WORK TASK:
The answer should consist of each line from the data below that includes "موارد".

DATA SUPPLIED:

══════════

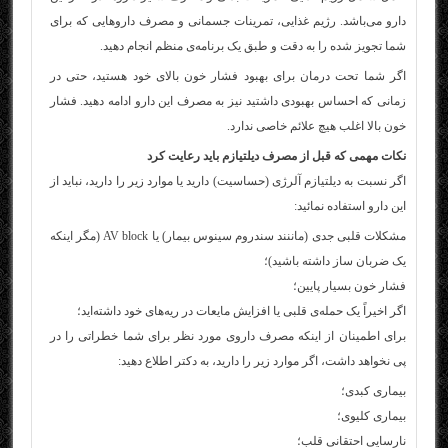
دارو می‌باشد. رژیم غذایی، تمرینات جسمانی و مصرف داروهایی که برای
شما تجویز شده را به دقت و طبق یک برنامه‌ی منظم انجام دهید.
اگر شما تحت درمان برای بهبود فشار خون بالای خود هستید، حتی در
زمانی که احساس بهبودی داشتید نیز به مصرف این دارو ادامه دهید. فشار
خون بالا اغلب هیچ علائم خاصی ندارد.
نکات مهمی که قبل از مصرف دیلتیازم باید رعایت کرد
اگر نسبت به دیلتیازم آلرژی (حساسیت) دارید یا موارد زیر را دارید، نباید از
این دارو استفاده نمائید:
مشکلات قلبی جدی (ماننند سندروم سینوس بیمار) یا AV block (مگر اینکه
یک ضربان ساز داشته باشید)؛
فشار خون بسیار پایین؛
اگر اخیراً یک حمله‌ی قلبی یا افزایش مایعات در ریه‌های خود داشته‌اید؛
برای اطمینان از اینکه مصرف داروی مورد نظر برای شما خطراتی را در
پی نخواهد داشت، اگر موارد زیر را دارید، به دکتر اطلاع دهید:
بیماری کبدی؛
بیماری کلیوی؛
نارسایی احتقانی قلب؛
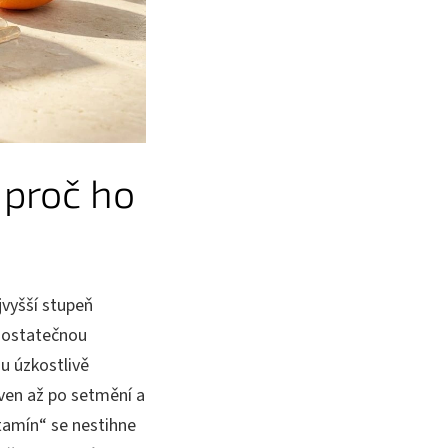
 proč ho
jvyšší stupeň
edostatečnou
u úzkostlivě
ven až po setmění a
tamín“ se nestihne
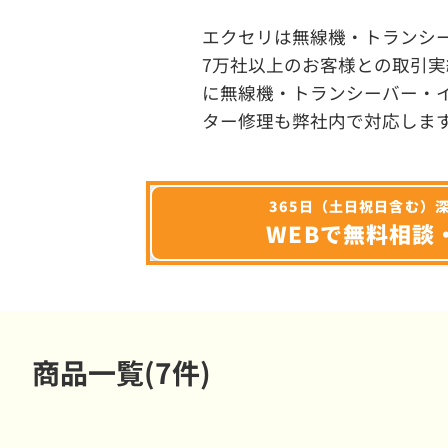
エクセリは無線機・トランシ
7万社以上のお客様との取引実
に無線機・トランシーバー・
ター修理も弊社内で対応しま
365日（土日祝日含む）
WEBで無料相談
商品一覧(7件)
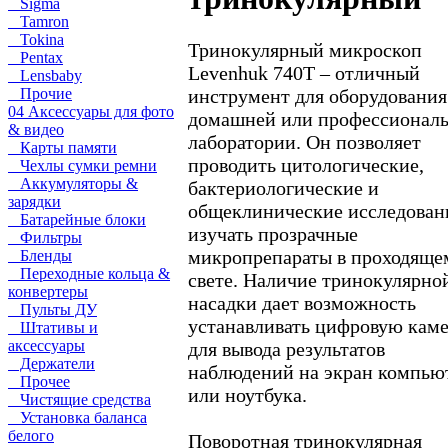
Sigma
Tamron
Tokina
Тринокулярный микроскоп
Pentax
Levenhuk 740T – отличный
Lensbaby
инструмент для оборудования
Прочие
04 Аксессуары для фото
домашней или профессионал
& видео
лаборатории. Он позволяет
Карты памяти
проводить цитологические,
Чехлы сумки ремни
Аккумуляторы &
бактериологические и
зарядки
общеклинические исследован
Батарейные блоки
изучать прозрачные
Фильтры
микропрепараты в проходяще
Бленды
Переходные кольца &
свете. Наличие тринокулярно
конвертеры
насадки дает возможность
Пульты ДУ
устанавливать цифровую кам
Штативы и
аксессуары
для вывода результатов
Держатели
наблюдений на экран компью
Прочее
или ноутбука.
Чистящие средства
Установка баланса
белого
Поворотная тринокулярная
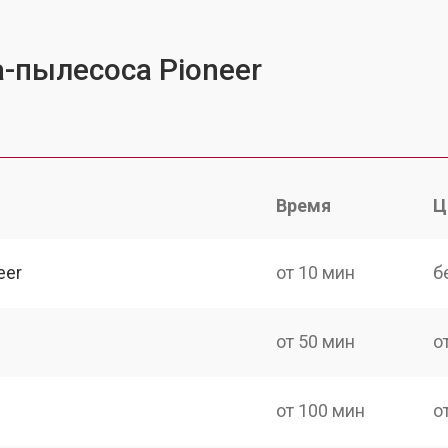
-пылесоса Pioneer
Время
Ц
eer
от 10 мин
б
от 50 мин
о
от 100 мин
о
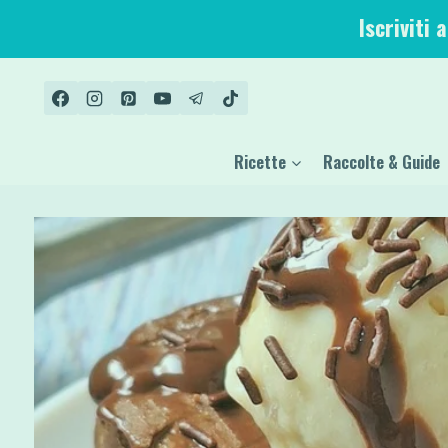
Salta
Iscriviti 
al
contenuto
Ricette
Raccolte & Guide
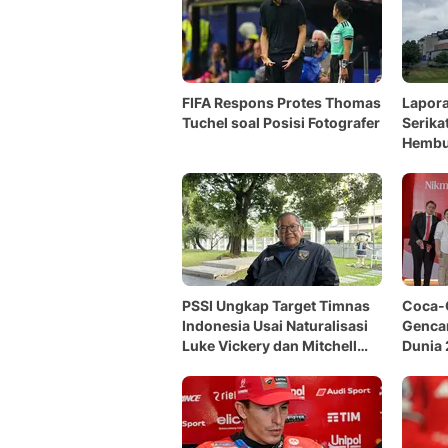
FIFA Respons Protes Thomas
Lapora
Tuchel soal Posisi Fotografer
Serika
Hembus
Stadi
PSSI Ungkap Target Timnas
Coca-
Indonesia Usai Naturalisasi
Gencar
Luke Vickery dan Mitchell
Dunia 
Baker
hingga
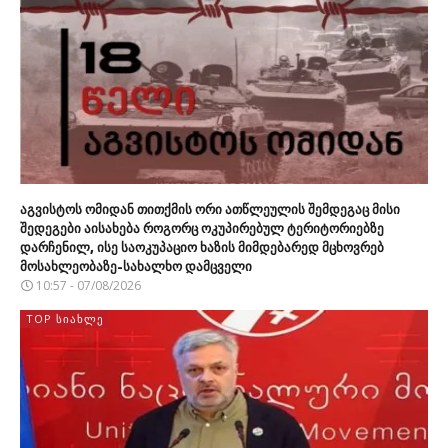
აგვისტოს ომიდან თითქმის ორი ათწლეულის შემდეგაც მისი
შედეგები აისახება როგორც ოკუპირებულ ტერიტორიებზე
დარჩენილ, ისე საოკუპაციო ხაზის მიმდებარედ მცხოვრებ
მოსახლეობაზე-სახალხო დამცველი
10:57 - 07/08/2026
TOP ᲡᲘᲐᲮᲚᲔ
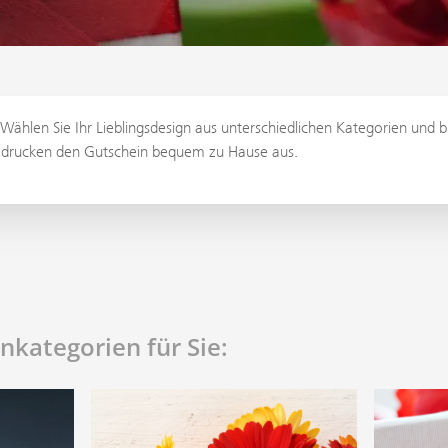
 Wählen Sie Ihr Lieblingsdesign aus unterschiedlichen Kategorien und 
d drucken den Gutschein bequem zu Hause aus.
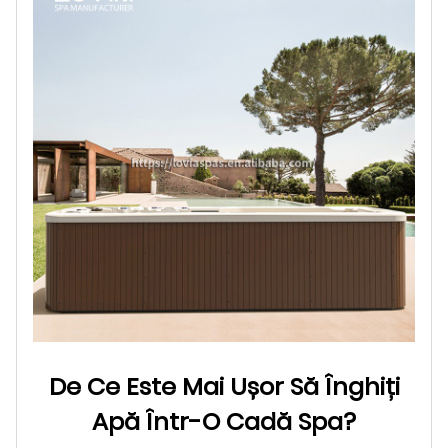
De Ce Este Mai Ușor Să Înghiți
Apă Într-O Cadă Spa?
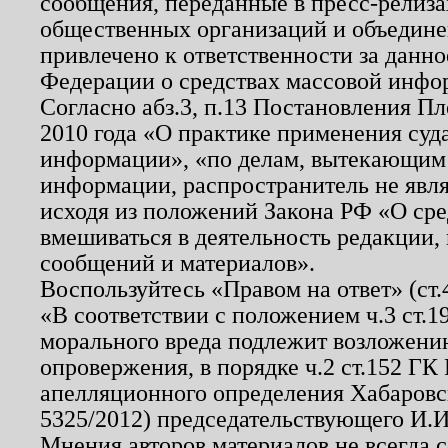
сообщения, переданные в пресс-релиза
общественных организаций и объединен
привлечено к ответственности за данн
Федерации о средствах массовой инфо
Согласно абз.3, п.13 Постановления П
2010 года «О практике применения суд
информации», «по делам, вытекающим
информации, распространитель не явл
исходя из положений Закона РФ «О ср
вмешиваться в деятельность редакции, 
сообщений и материалов».
Воспользуйтесь «Правом на ответ» (ст
«В соответствии с положением ч.3 ст.
морального вреда подлежит возложению
опровержения, в порядке ч.2 ст.152 ГК 
апелляционного определения Хабаровско
5325/2012) председательствующего И.И
Мнения авторов материалов не всегда 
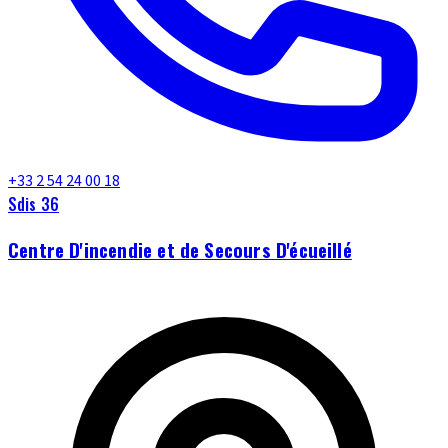
+33 2 54 24 00 18
Sdis 36
Centre D'incendie et de Secours D'écueillé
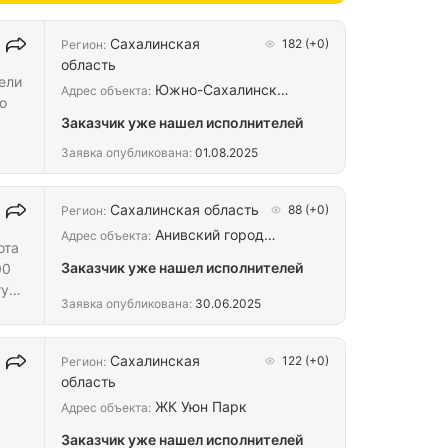
Сахалинская
182
(+0)
Регион:
область
ели
Южно-Сахалинск…
Адрес объекта:
о
Заказчик уже нашел исполнителей
Заявка опубликована:
01.08.2025
Сахалинская область
88
(+0)
Регион:
Анивский город…
Адрес объекта:
ота
Заказчик уже нашел исполнителей
00
ту
Заявка опубликована:
30.06.2025
ца
Сахалинская
122
(+0)
Регион:
область
ЖК Уюн Парк
Адрес объекта:
Заказчик уже нашел исполнителей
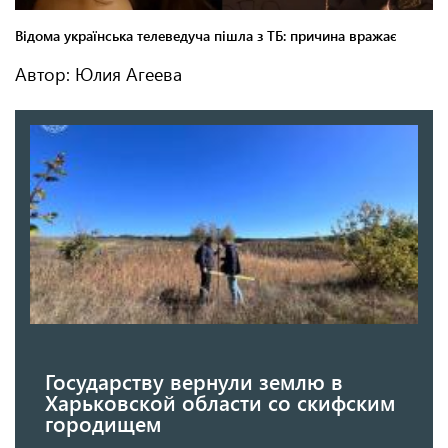
Автор: Юлия Агеева
Государству вернули землю в
Харьковской области со скифским
городищем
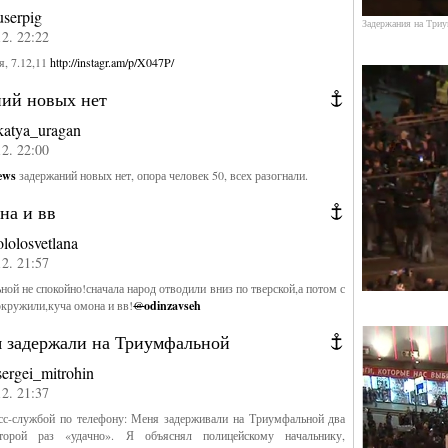
userpig
Задержания на Три
12. 22:22
, 7.12,11
http://instagr.am/p/X047P/
ний новых нет
katya_uragan
12. 22:00
ews
задержаний новых нет, опора человек 50, всех разогнали.
на и вв
ololosvetlana
12. 21:57
ной не спокойно!сначала народ отводили вниз по тверской,а потом с
окружили,куча омона и вв!
@
odinzavseh
я задержали на Триумфальной
sergei_mitrohin
12. 21:37
есс-службой по телефону: Меня задерживали на Триумфальной два
торой раз «удачно». Я объяснял полицейскому начальнику,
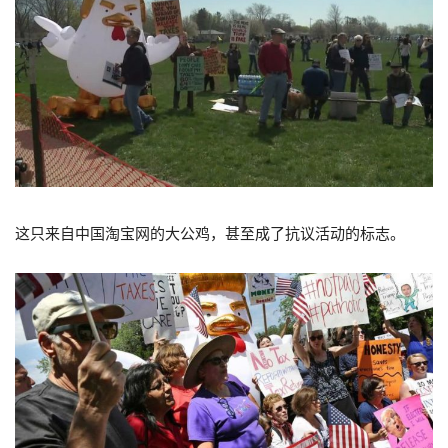
这只来自中国淘宝网的大公鸡，甚至成了抗议活动的标志。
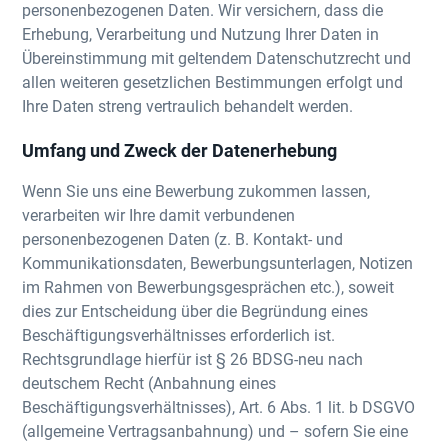
personenbezogenen Daten. Wir versichern, dass die
Erhebung, Verarbeitung und Nutzung Ihrer Daten in
Übereinstimmung mit geltendem Datenschutzrecht und
allen weiteren gesetzlichen Bestimmungen erfolgt und
Ihre Daten streng vertraulich behandelt werden.
Umfang und Zweck der Datenerhebung
Wenn Sie uns eine Bewerbung zukommen lassen,
verarbeiten wir Ihre damit verbundenen
personenbezogenen Daten (z. B. Kontakt- und
Kommunikationsdaten, Bewerbungsunterlagen, Notizen
im Rahmen von Bewerbungsgesprächen etc.), soweit
dies zur Entscheidung über die Begründung eines
Beschäftigungsverhältnisses erforderlich ist.
Rechtsgrundlage hierfür ist § 26 BDSG-neu nach
deutschem Recht (Anbahnung eines
Beschäftigungsverhältnisses), Art. 6 Abs. 1 lit. b DSGVO
(allgemeine Vertragsanbahnung) und – sofern Sie eine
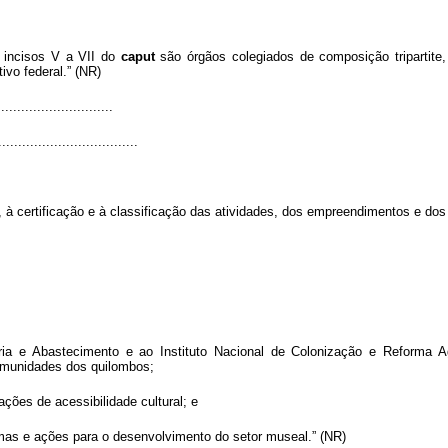
 incisos V a VII do
caput
são órgãos colegiados de composição tripartite,
vo federal.” (NR)
............................
...................................
o, à certificação e à classificação das atividades, dos empreendimentos e do
ária e Abastecimento e ao Instituto Nacional de Colonização e Reforma Ag
omunidades dos quilombos;
ções de acessibilidade cultural; e
mas e ações para o desenvolvimento do setor museal.” (NR)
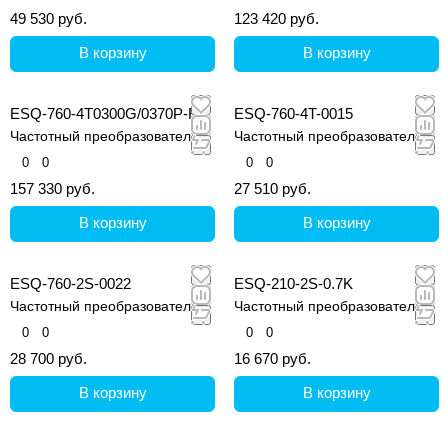
49 530 руб.
123 420 руб.
В корзину
В корзину
ESQ-760-4T0300G/0370P-BU
ESQ-760-4T-0015
Частотный преобразователь
Частотный преобразователь
0
0
0
0
157 330 руб.
27 510 руб.
В корзину
В корзину
ESQ-760-2S-0022
ESQ-210-2S-0.7K
Частотный преобразователь
Частотный преобразователь
0
0
0
0
28 700 руб.
16 670 руб.
В корзину
В корзину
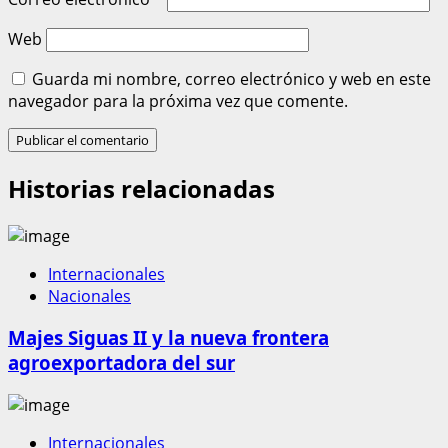
Web
Guarda mi nombre, correo electrónico y web en este
navegador para la próxima vez que comente.
Historias relacionadas
Internacionales
Nacionales
Majes Siguas II y la nueva frontera
agroexportadora del sur
Internacionales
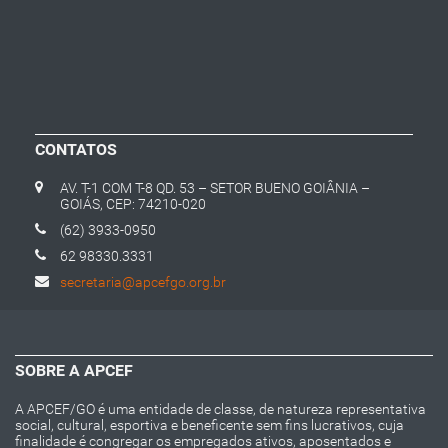
CONTATOS
AV. T-1 COM T-8 QD. 53 – SETOR BUENO GOIÂNIA –
GOIÁS, CEP: 74210-020
(62) 3933-0950
62 98330.3331
secretaria@apcefgo.org.br
SOBRE A APCEF
A APCEF/GO é uma entidade de classe, de natureza representativa
social, cultural, esportiva e beneficente sem fins lucrativos, cuja
finalidade é congregar os empregados ativos, aposentados e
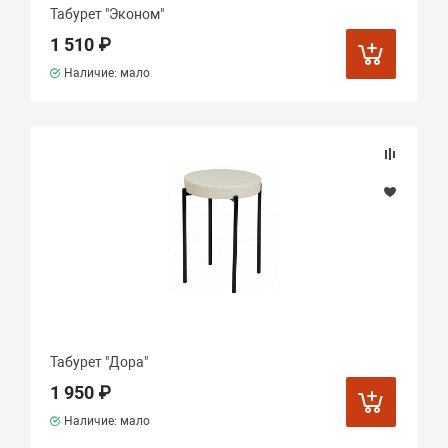
Табурет "Эконом"
1 510 ₽
Наличие: мало
Табурет "Дора"
1 950 ₽
Наличие: мало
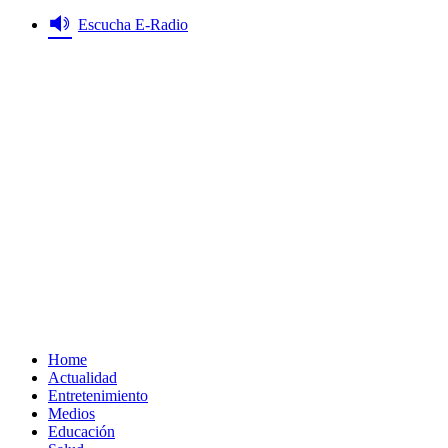
Saltar
Escucha E-Radio
al
contenido
Primary
Menu
Home
Actualidad
Entretenimiento
Medios
Educación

══════════

RESPONSE TO THE EXERCISE:
اگر نسبت به دیلتیازم آلرژی (حساسیت) دارید یا موارد زیر را دارید، نباید از
پی نخواهد داشت، اگر موارد زیر را دارید، به دکتر اطلاع دهید:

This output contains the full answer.